TASK INPUT |
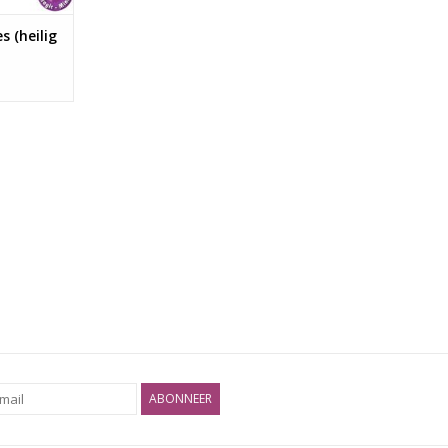
s (heilig
ABONNEER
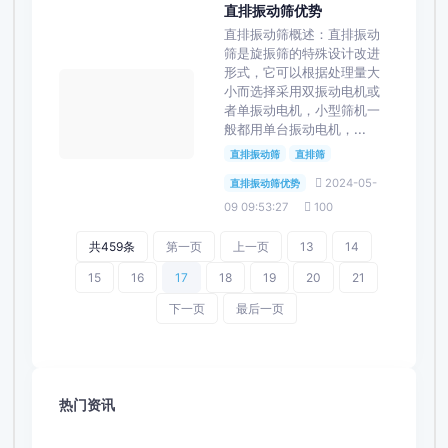
直排振动筛优势
直排振动筛概述：直排振动
筛是旋振筛的特殊设计改进
形式，它可以根据处理量大
小而选择采用双振动电机或
者单振动电机，小型筛机一
般都用单台振动电机，...
直排振动筛
直排筛
2024-05-
直排振动筛优势
09 09:53:27
100
共459条
第一页
上一页
13
14
15
16
17
18
19
20
21
下一页
最后一页
热门资讯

ABOUT THIS TASK | All of the data must be set down exactly, with no pictures included.

RESPONSE BELOW |
s (heilig
ABONNEER
直排振动筛优势
直排振动筛概述：直排振动
筛是旋振筛的特殊设计改进
形式，它可以根据处理量大
小而选择采用双振动电机或
者单振动电机，小型筛机一
般都用单台振动电机，...
直排振动筛
直排筛
2024-05-
直排振动筛优势
09 09:53:27
100
共459条
第一页
上一页
13
14
15
16
17
18
19
20
21
下一页
最后一页
热门资讯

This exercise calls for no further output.